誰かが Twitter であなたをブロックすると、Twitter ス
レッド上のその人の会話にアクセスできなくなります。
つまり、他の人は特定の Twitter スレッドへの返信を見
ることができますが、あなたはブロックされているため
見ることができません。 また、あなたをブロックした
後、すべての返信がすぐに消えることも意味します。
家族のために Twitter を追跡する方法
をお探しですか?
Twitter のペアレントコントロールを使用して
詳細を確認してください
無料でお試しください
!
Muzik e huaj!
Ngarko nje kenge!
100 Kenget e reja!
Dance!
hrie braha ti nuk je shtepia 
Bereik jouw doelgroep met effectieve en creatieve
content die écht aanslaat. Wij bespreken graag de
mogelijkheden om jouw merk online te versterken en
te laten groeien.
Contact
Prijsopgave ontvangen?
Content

==

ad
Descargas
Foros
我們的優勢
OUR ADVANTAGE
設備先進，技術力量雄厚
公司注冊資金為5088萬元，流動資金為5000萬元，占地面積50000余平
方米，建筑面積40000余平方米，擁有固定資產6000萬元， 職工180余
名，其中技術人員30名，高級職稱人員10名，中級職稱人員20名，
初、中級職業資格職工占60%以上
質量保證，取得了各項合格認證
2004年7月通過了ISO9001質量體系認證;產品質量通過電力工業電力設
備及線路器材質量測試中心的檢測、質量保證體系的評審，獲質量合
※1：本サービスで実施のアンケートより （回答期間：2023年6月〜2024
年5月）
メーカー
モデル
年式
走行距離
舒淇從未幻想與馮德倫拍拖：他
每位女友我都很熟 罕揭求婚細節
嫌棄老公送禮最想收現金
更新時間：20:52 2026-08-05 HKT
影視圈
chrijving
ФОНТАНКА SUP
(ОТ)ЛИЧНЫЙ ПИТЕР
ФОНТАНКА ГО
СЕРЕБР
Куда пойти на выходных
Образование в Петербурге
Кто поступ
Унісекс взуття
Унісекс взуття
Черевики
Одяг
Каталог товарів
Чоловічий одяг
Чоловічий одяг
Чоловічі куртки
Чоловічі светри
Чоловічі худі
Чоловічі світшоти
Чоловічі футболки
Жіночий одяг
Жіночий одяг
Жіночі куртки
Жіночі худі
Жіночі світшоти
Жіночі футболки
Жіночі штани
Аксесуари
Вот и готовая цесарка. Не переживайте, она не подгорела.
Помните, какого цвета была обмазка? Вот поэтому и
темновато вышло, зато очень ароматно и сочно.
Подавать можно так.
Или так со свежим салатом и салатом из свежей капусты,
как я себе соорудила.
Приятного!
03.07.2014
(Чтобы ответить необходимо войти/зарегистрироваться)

▶ [Task statement] Find the word "Twitter" in the entries, and copy every line it shows up in.

▶ [Exercise output]
誰かが Twitter であなたをブロックすると、Twitter ス
つまり、他の人は特定の Twitter スレッドへの返信を見
家族のために Twitter を追跡する方法
Twitter のペアレントコントロールを使用して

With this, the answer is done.